Dongian is a project manager for All Seasons Event Rental which also sets up tents and displays at Nascar races and PGA events. He says the All-Star Game is not as big as some of those, but was handled well by the Royals and Kansas City.
That's what the Kansas City Convention and Visitors Association is learning as well. Rick Hughes says even though the game did not fill all 33,000 hotel rooms available in the metro area, the 26 convention planners that were in town for the game were impressed by the city's performance.

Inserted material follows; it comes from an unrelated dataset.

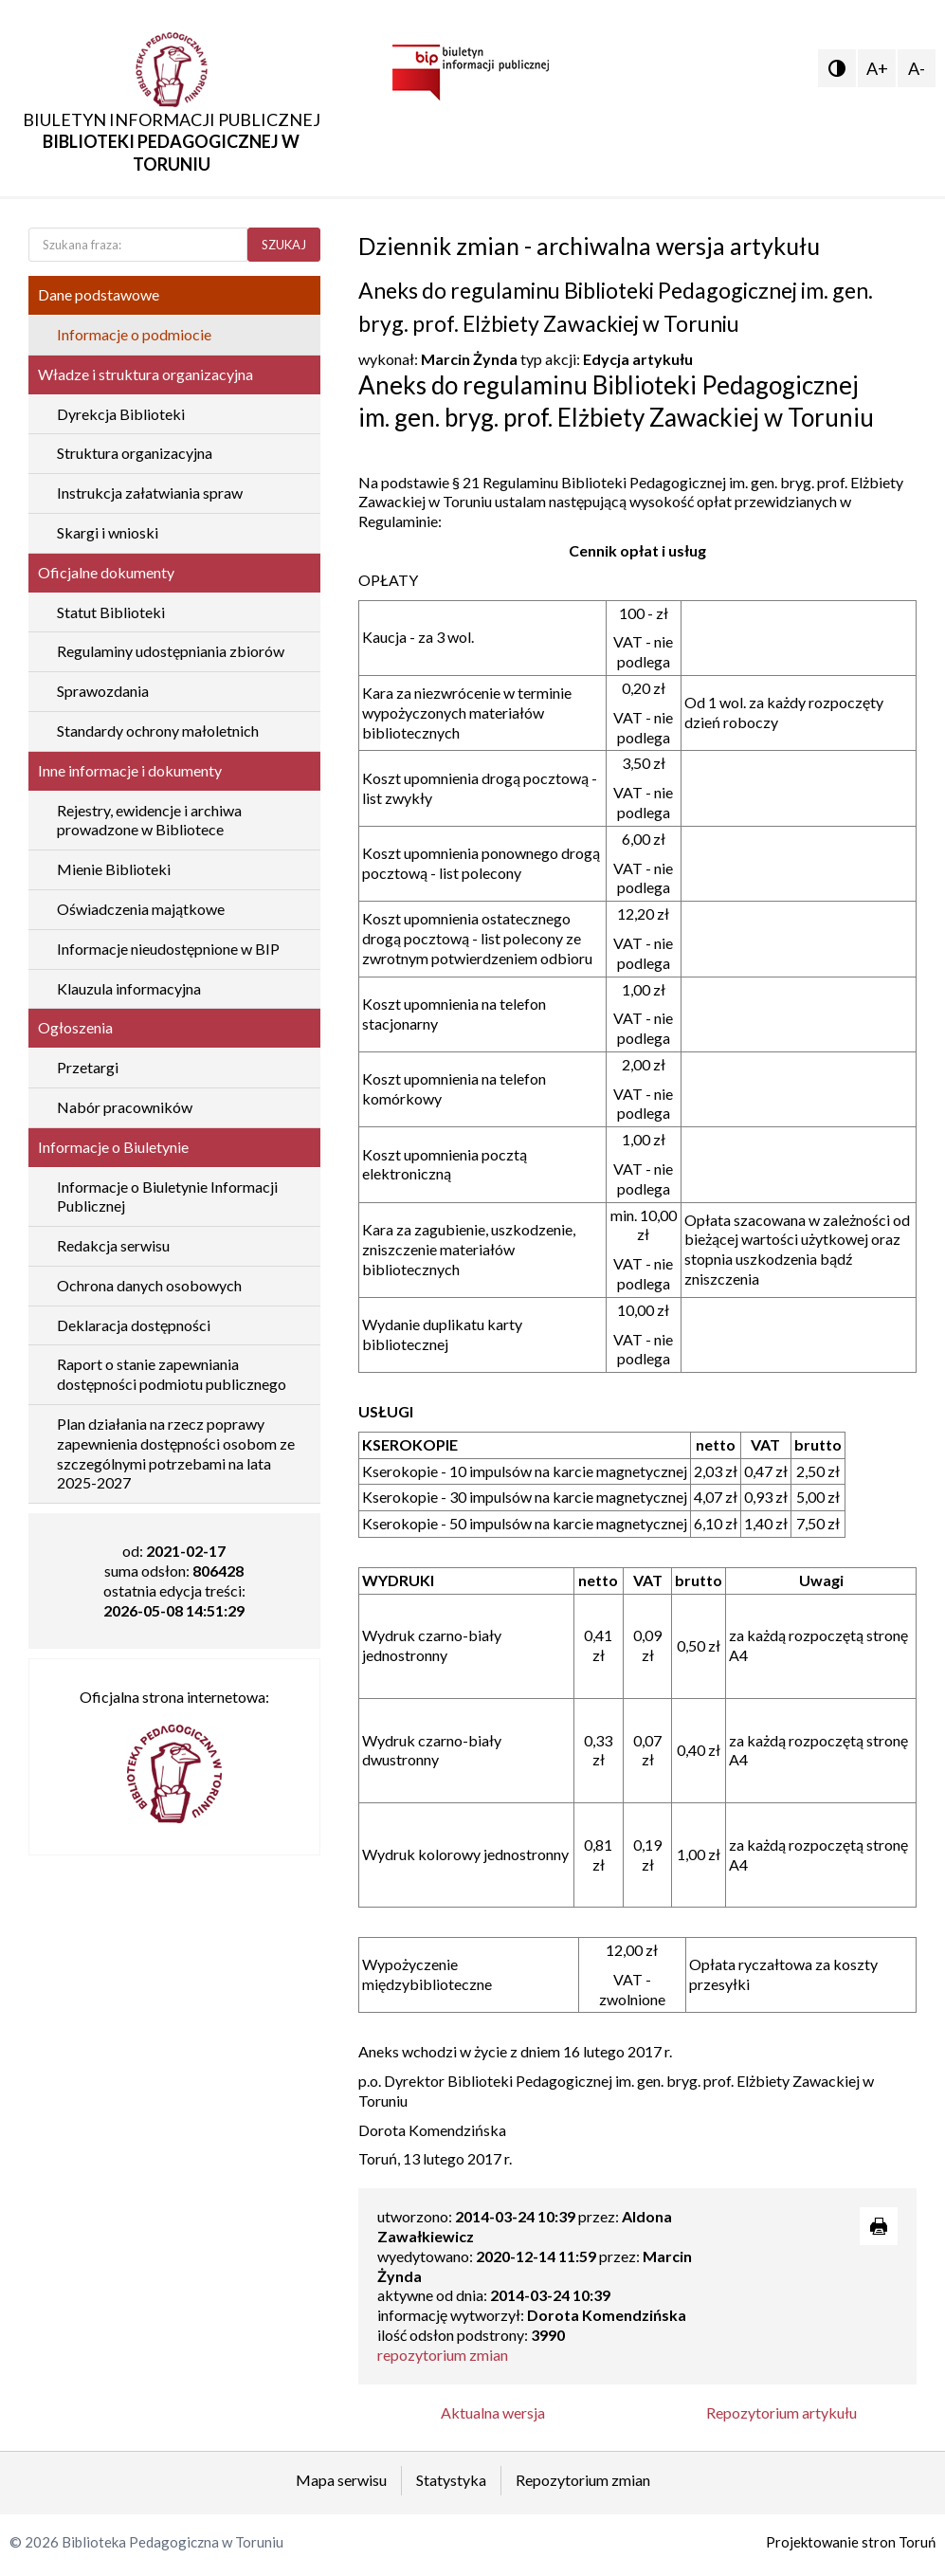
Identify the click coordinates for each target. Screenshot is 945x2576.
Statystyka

"We had a social media command center that was really capturing a lot of the Tweets that were coming in on the city," Hughes said. "How do you find this? Where do you go here? I think we looked at some 30,000, responded to 1,700 that had a need of some kind. I think that's a good indicator we were looking at that over the last 5 days."
There is some concern that because the game itself was a blow out, Kansas City may not have received the maximum media exposure possible. Still, as workers get the stadium back to normal, no one is going to complain about the outcome of an event that's made nearly everyone associated with it proud.
The Royals next game is Friday night. Workers promise they will work as long as it takes to make sure the parking lot and stadium will be back to normal.